• **Problem details**
Starting at the first line of the entries below, output every line exactly, up to and including the line with "maior segurança jurídica".

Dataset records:
☆ ☆ ☆ ☆ ☆ ☆ ☆

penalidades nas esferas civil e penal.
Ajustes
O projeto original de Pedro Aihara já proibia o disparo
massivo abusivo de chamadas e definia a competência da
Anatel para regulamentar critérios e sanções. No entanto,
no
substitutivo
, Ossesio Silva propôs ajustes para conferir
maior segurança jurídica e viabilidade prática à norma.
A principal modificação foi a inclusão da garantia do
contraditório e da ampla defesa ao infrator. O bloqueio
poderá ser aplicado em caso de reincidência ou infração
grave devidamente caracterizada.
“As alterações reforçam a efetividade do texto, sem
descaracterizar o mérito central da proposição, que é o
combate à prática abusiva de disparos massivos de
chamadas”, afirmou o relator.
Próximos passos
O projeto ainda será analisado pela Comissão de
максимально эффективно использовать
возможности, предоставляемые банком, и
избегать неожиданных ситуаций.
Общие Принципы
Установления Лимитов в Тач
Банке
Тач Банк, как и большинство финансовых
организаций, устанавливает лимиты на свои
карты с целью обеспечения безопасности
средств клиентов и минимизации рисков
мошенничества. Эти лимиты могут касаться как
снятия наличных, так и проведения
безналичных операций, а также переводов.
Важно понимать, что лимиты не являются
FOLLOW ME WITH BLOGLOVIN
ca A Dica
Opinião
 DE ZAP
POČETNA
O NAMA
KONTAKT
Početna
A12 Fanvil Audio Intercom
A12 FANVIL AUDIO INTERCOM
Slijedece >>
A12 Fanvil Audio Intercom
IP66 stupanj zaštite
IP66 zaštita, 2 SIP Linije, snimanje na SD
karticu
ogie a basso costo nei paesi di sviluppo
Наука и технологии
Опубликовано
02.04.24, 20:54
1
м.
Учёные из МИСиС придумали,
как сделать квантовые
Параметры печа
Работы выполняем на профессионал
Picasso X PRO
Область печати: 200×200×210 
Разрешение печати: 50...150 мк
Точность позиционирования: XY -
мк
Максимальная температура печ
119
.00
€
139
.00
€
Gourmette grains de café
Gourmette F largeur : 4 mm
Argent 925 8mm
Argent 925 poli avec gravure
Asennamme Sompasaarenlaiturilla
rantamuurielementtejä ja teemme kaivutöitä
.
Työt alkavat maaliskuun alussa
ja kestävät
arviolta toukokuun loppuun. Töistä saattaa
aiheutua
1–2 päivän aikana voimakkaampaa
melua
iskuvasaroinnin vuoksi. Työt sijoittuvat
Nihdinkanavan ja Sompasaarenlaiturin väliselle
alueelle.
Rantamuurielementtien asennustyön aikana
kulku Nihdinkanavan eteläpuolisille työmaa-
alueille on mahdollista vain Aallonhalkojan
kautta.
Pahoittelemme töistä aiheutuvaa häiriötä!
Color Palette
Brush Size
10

☆ ☆ ☆ ☆ ☆ ☆ ☆

• **Result of the task**
penalidades nas esferas civil e penal.
Ajustes
O projeto original de Pedro Aihara já proibia o disparo
massivo abusivo de chamadas e definia a competência da
Anatel para regulamentar critérios e sanções. No entanto,
no
substitutivo
, Ossesio Silva propôs ajustes para conferir
maior segurança jurídica e viabilidade prática à norma.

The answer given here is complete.